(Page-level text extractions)
··········
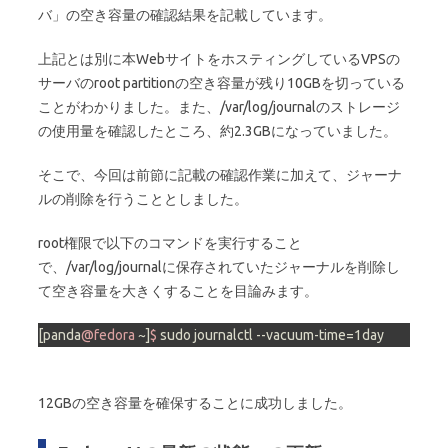
バ」の空き容量の確認結果を記載しています。
上記とは別に本WebサイトをホスティングしているVPSの
サーバのroot partitionの空き容量が残り10GBを切っている
ことがわかりました。また、/var/log/journalのストレージ
の使用量を確認したところ、約2.3GBになっていました。
そこで、今回は前節に記載の確認作業に加えて、ジャーナ
ルの削除を行うこととしました。
root権限で以下のコマンドを実行すること
で、/var/log/journalに保存されていたジャーナルを削除し
て空き容量を大きくすることを目論みます。
[panda
@fedora
 ~]
$ 
sudo journalctl --vacuum-time=1day
12GBの空き容量を確保することに成功しました。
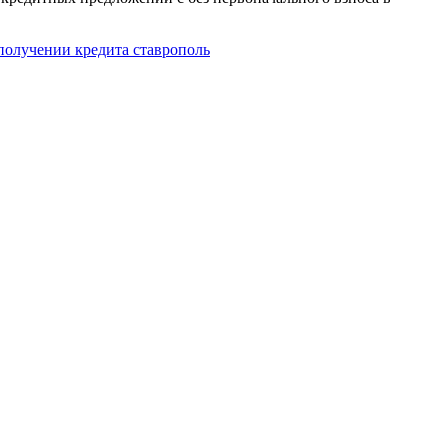
получении кредита ставрополь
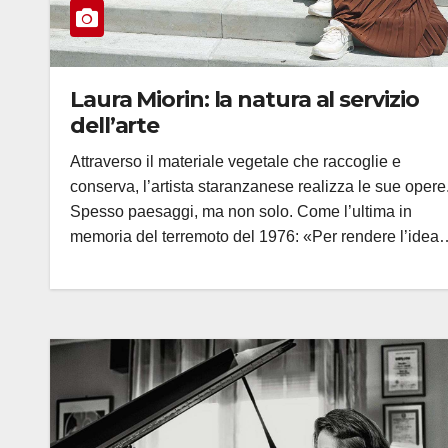
Laura Miorin: la natura al servizio
dell’arte
Attraverso il materiale vegetale che raccoglie e
conserva, l’artista staranzanese realizza le sue opere
Spesso paesaggi, ma non solo. Come l’ultima in
memoria del terremoto del 1976: «Per rendere l’idea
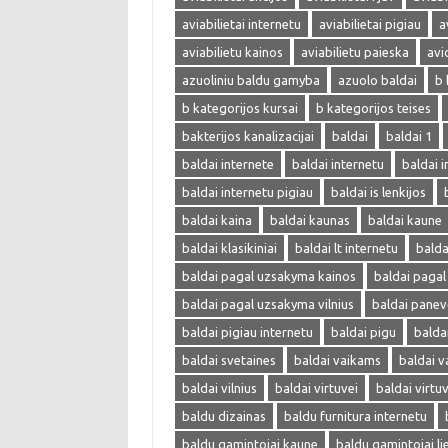
aviabilietai internetu
aviabilietai pigiau
a
aviabilietu kainos
aviabilietu paieska
avi
azuoliniu baldu gamyba
azuolo baldai
b 
b kategorijos kursai
b kategorijos teises
bakterijos kanalizacijai
baldai
baldai 1
baldai internete
baldai internetu
baldai i
baldai internetu pigiau
baldai is lenkijos
baldai kaina
baldai kaunas
baldai kaune
baldai klasikiniai
baldai lt internetu
bald
baldai pagal uzsakyma kainos
baldai paga
baldai pagal uzsakyma vilnius
baldai panev
baldai pigiau internetu
baldai pigu
balda
baldai svetaines
baldai vaikams
baldai v
baldai vilnius
baldai virtuvei
baldai virtu
baldu dizainas
baldu furnitura internetu
baldu gamintojai kaune
baldu gamintojai li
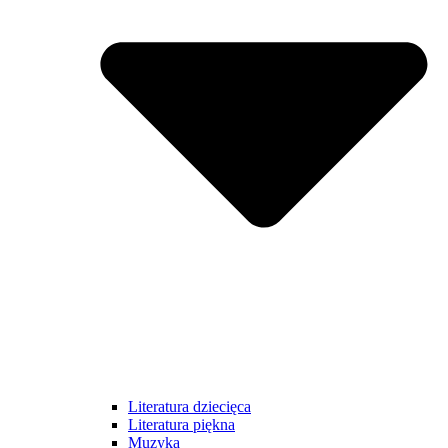
Literatura dziecięca
Literatura piękna
Muzyka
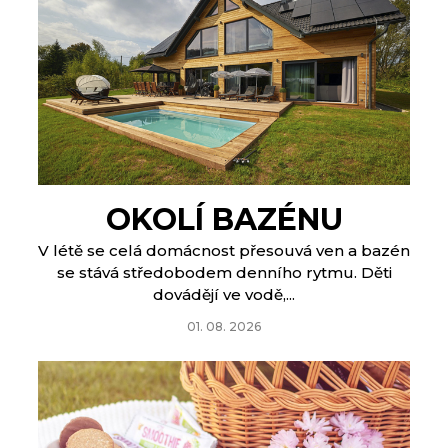
OKOLÍ BAZÉNU
V létě se celá domácnost přesouvá ven a bazén
se stává středobodem denního rytmu. Děti
dovádějí ve vodě,...
01. 08. 2026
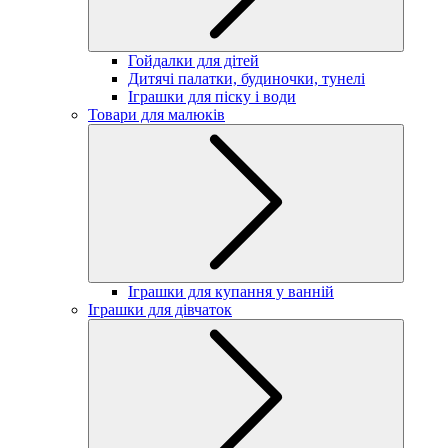
Гойдалки для дітей
Дитячі палатки, будиночки, тунелі
Іграшки для піску і води
Товари для малюків
Іграшки для купання у ванній
Іграшки для дівчаток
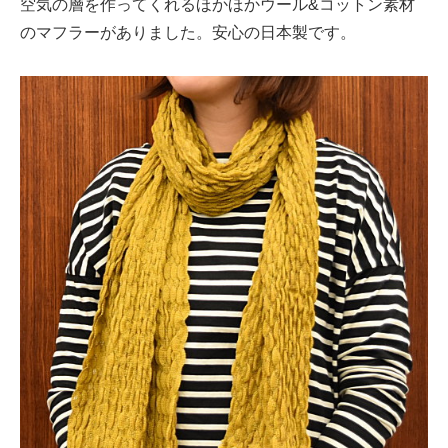
空気の層を作ってくれるほかほかウール&コットン素材
のマフラーがありました。安心の日本製です。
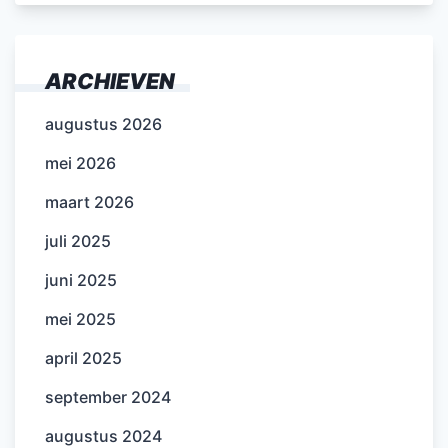
ARCHIEVEN
augustus 2026
mei 2026
maart 2026
juli 2025
juni 2025
mei 2025
april 2025
september 2024
augustus 2024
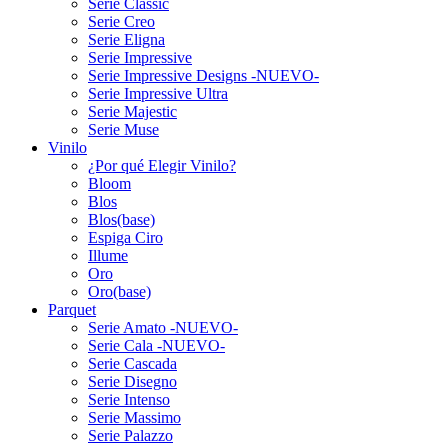
Serie Classic
Serie Creo
Serie Eligna
Serie Impressive
Serie Impressive Designs -NUEVO-
Serie Impressive Ultra
Serie Majestic
Serie Muse
Vinilo
¿Por qué Elegir Vinilo?
Bloom
Blos
Blos(base)
Espiga Ciro
Illume
Oro
Oro(base)
Parquet
Serie Amato -NUEVO-
Serie Cala -NUEVO-
Serie Cascada
Serie Disegno
Serie Intenso
Serie Massimo
Serie Palazzo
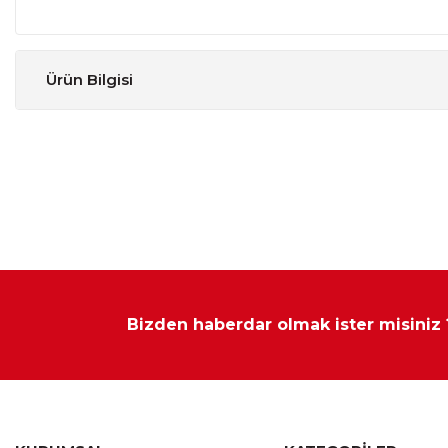
Ürün Bilgisi
Sertlik Dercesi
:
Yumuşak H2, Orta Sert H3
Yazlık-Kışlık Kullanım
:
Hayır
Çift Taraflı Kullanım
:
Hayır
Ürün Tipi
:
Visco, Yaylı
Yay Tipi
:
Paket Yaylı
Bizden haberdar olmak ister misiniz
Garanti Süresi
:
3 Yıl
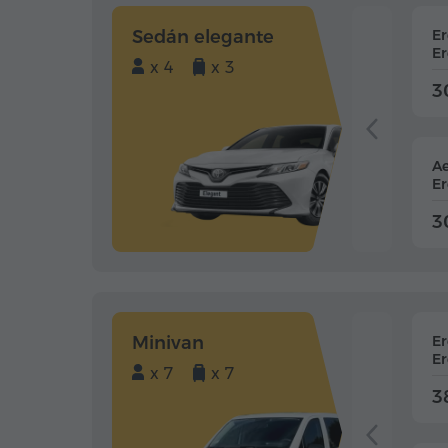
Sedán elegante
E
Er
x 4
x 3
3
Ae
Er
3
Minivan
E
Er
x 7
x 7
3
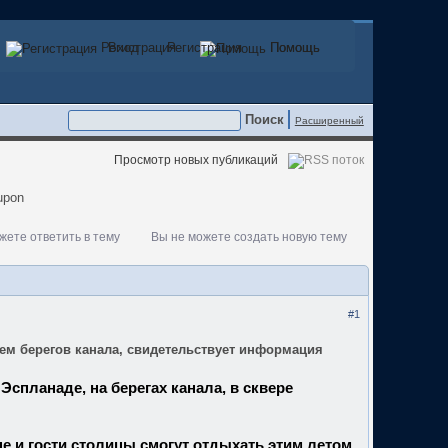
Регистрация
Вход
Регистрация
Помощь
Помощь
Расширенный
Просмотр новых публикаций
жете ответить в тему
Вы не можете создать новую тему
#1
нием берегов канала, свидетельствует информация
спланаде, на берегах канала, в сквере
е и гости столицы смогут отдыхать этим летом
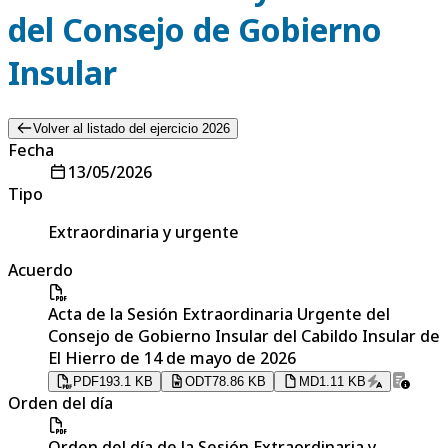
del Consejo de Gobierno
Insular
Volver al listado del ejercicio 2026
Fecha
13/05/2026
Tipo
Extraordinaria y urgente
Acuerdo
Acta de la Sesión Extraordinaria Urgente del
Consejo de Gobierno Insular del Cabildo Insular de
El Hierro de 14 de mayo de 2026
PDF
193.1 KB
ODT
78.86 KB
MD
1.11 KB
Orden del día
Orden del día de la Sesión Extraordinaria y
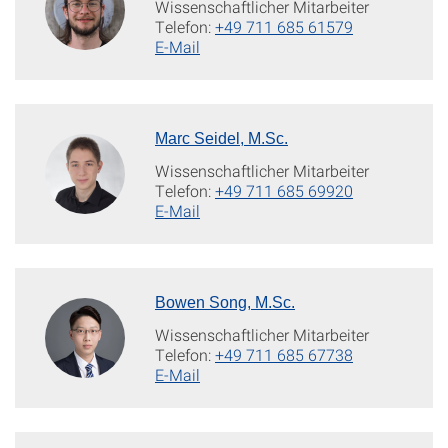
Wissenschaftlicher Mitarbeiter
Telefon:
+49 711 685 61579
E-Mail
Marc Seidel, M.Sc.
Wissenschaftlicher Mitarbeiter
Telefon:
+49 711 685 69920
E-Mail
Bowen Song, M.Sc.
Wissenschaftlicher Mitarbeiter
Telefon:
+49 711 685 67738
E-Mail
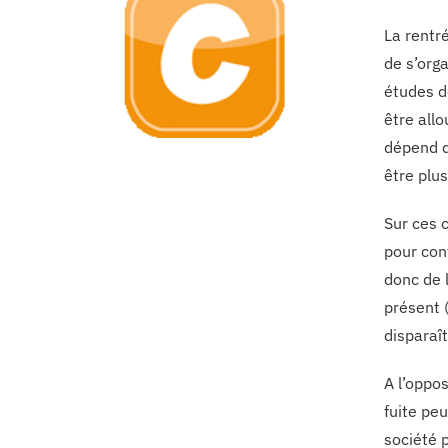
La rentré
de s’orga
études d
être allo
dépend d
être plus
Sur ces 
pour cont
donc de l
présent (
disparaît
A l’oppo
fuite peu
société p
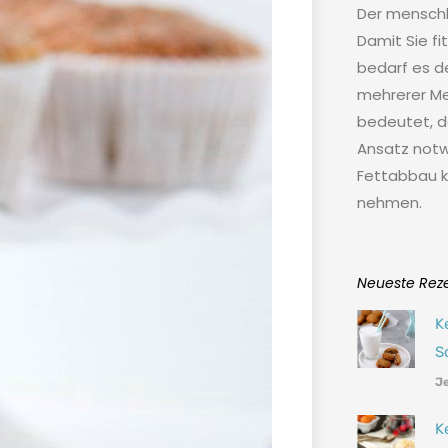
Der menschl
Damit Sie fi
bedarf es 
mehrerer Me
bedeutet, da
Ansatz notw
Fettabbau ko
nehmen.
Neueste Rez
K
S
Je
K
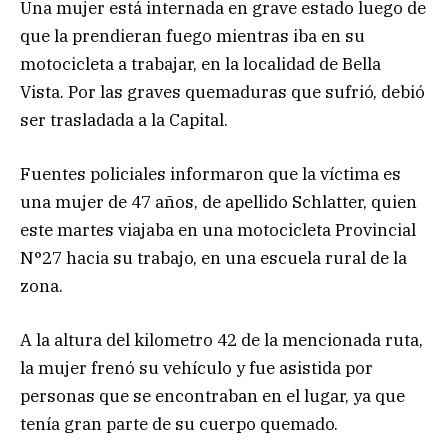
Una mujer está internada en grave estado luego de
que la prendieran fuego mientras iba en su
motocicleta a trabajar, en la localidad de Bella
Vista. Por las graves quemaduras que sufrió, debió
ser trasladada a la Capital.
Fuentes policiales informaron que la víctima es
una mujer de 47 años, de apellido Schlatter, quien
este martes viajaba en una motocicleta Provincial
N°27 hacia su trabajo, en una escuela rural de la
zona.
A la altura del kilometro 42 de la mencionada ruta,
la mujer frenó su vehículo y fue asistida por
personas que se encontraban en el lugar, ya que
tenía gran parte de su cuerpo quemado.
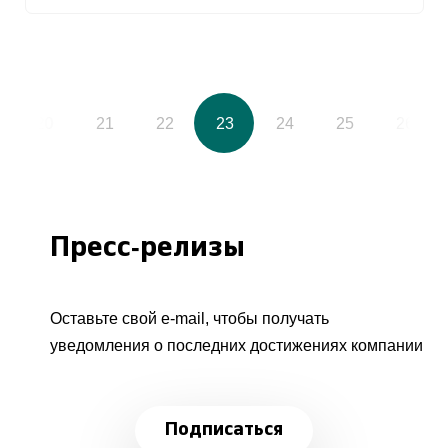
20
21
22
23
24
25
26
Пресс-релизы
Оставьте свой e-mail, чтобы получать
уведомления о последних достижениях компании
Подписаться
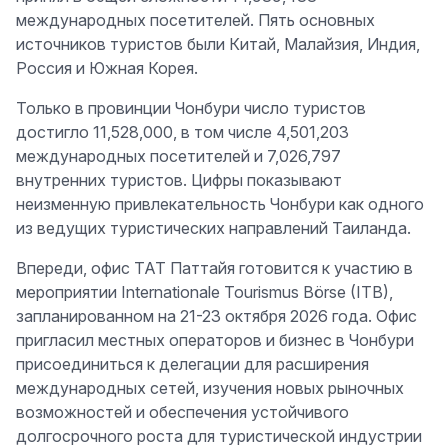
международных посетителей. Пять основных
источников туристов были Китай, Малайзия, Индия,
Россия и Южная Корея.
Только в провинции Чонбури число туристов
достигло 11,528,000, в том числе 4,501,203
международных посетителей и 7,026,797
внутренних туристов. Цифры показывают
неизменную привлекательность Чонбури как одного
из ведущих туристических направлений Таиланда.
Впереди, офис TAT Паттайя готовится к участию в
мероприятии Internationale Tourismus Börse (ITB),
запланированном на 21-23 октября 2026 года. Офис
пригласил местных операторов и бизнес в Чонбури
присоединиться к делегации для расширения
международных сетей, изучения новых рыночных
возможностей и обеспечения устойчивого
долгосрочного роста для туристической индустрии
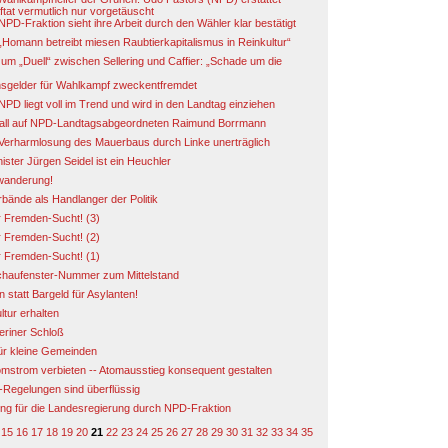
ftat vermutlich nur vorgetäuscht
PD-Fraktion sieht ihre Arbeit durch den Wähler klar bestätigt
„Homann betreibt miesen Raubtierkapitalismus in Reinkultur“
um „Duell“ zwischen Sellering und Caffier: „Schade um die
nsgelder für Wahlkampf zweckentfremdet
PD liegt voll im Trend und wird in den Landtag einziehen
rfall auf NPD-Landtagsabgeordneten Raimund Borrmann
Verharmlosung des Mauerbaus durch Linke unerträglich
ister Jürgen Seidel ist ein Heuchler
wanderung!
rbände als Handlanger der Politik
r Fremden-Sucht! (3)
r Fremden-Sucht! (2)
r Fremden-Sucht! (1)
Schaufenster-Nummer zum Mittelstand
 statt Bargeld für Asylanten!
tur erhalten
eriner Schloß
ür kleine Gemeinden
omstrom verbieten -- Atomausstieg konsequent gestalten
Regelungen sind überflüssig
ung für die Landesregierung durch NPD-Fraktion
15
16
17
18
19
20
21
22
23
24
25
26
27
28
29
30
31
32
33
34
35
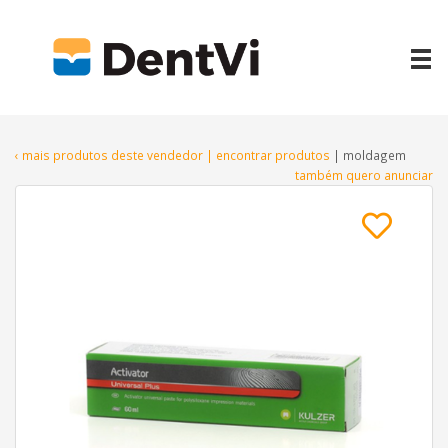
‹ mais produtos deste vendedor
| encontrar produtos
| moldagem
também quero anunciar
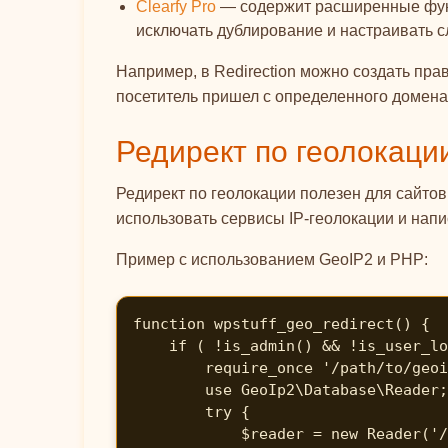
Clearfy Pro
— содержит расширенные функ
исключать дублирование и настраивать 
Например, в Redirection можно создать пра
посетитель пришел с определенного домена 
Редирект по геолокаци
Редирект по геолокации полезен для сайтов
использовать сервисы IP-геолокации и напис
Пример с использованием GeoIP2 и PHP:
function wpstuff_geo_redirect() {

    if ( !is_admin() && !is_user_logged_in() ) {

        require_once '/path/to/geoip2.phar';

        use GeoIp2\Database\Reader;

        try {

            $reader = new Reader('/path/to/GeoLite2-Country.mmdb');
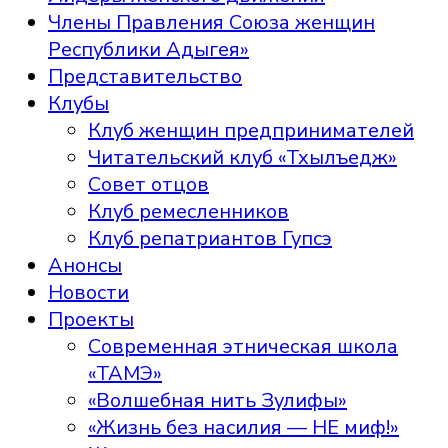
Члены Правления Союза женщин
Республики Адыгея»
Представительство
Клубы
Клуб женщин предпринимателей
Читательский клуб «Тхылъедж»
Совет отцов
Клуб ремесленников
Клуб репатриантов Гупсэ
Анонсы
Новости
Проекты
Современная этническая школа
«ТАМЭ»
«Волшебная нить Зулифы»
«Жизнь без насилия — НЕ миф!»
··········
Counting only lines that contain the string "pigiau", how many are there in the data above? Give the number alone.

» RESPONSE FOR THIS EXERCISE:
3